━━━━━ Data extract ━━━━━

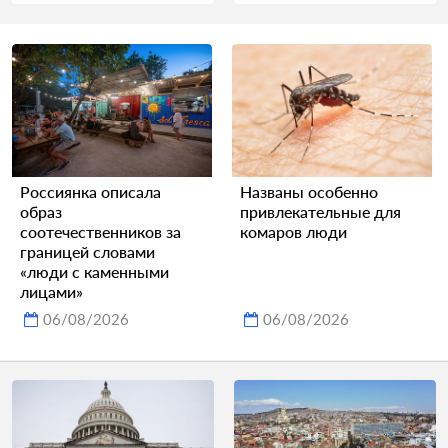
Россиянка описала
Названы особенно
образ
привлекательные для
соотечественников за
комаров люди
границей словами
«люди с каменными
лицами»
06/08/2026
06/08/2026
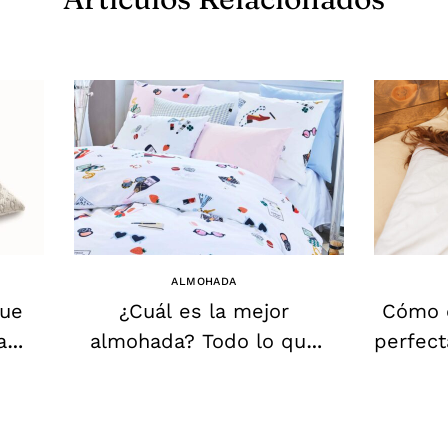
ALMOHADA
que
¿Cuál es la mejor
Cómo e
a
almohada? Todo lo que
perfect
nunca te han contado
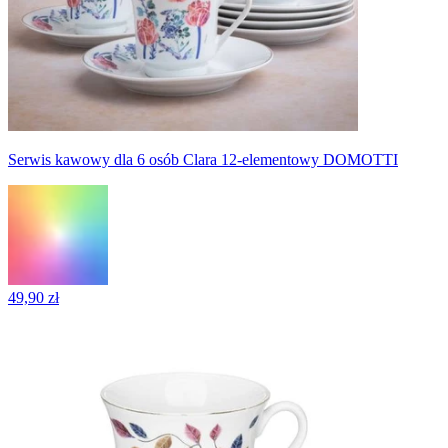
Serwis kawowy dla 6 osób Clara 12-elementowy DOMOTTI
49,90 zł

━━━━━

▶ [To do]:
Could you reproduce exactly, and only, the lines from the one containing "Названы особенно" through the end of the records above, both included, while leaving out the pictures?

▶ [Final answer]:
Названы особенно
образ
привлекательные для
соотечественников за
комаров люди
границей словами
«люди с каменными
лицами»
06/08/2026
06/08/2026
ALMOHADA
que
¿Cuál es la mejor
Cómo e
a
almohada? Todo lo que
perfect
nunca te han contado
Serwis kawowy dla 6 osób Clara 12-elementowy DOMOTTI
49,90 zł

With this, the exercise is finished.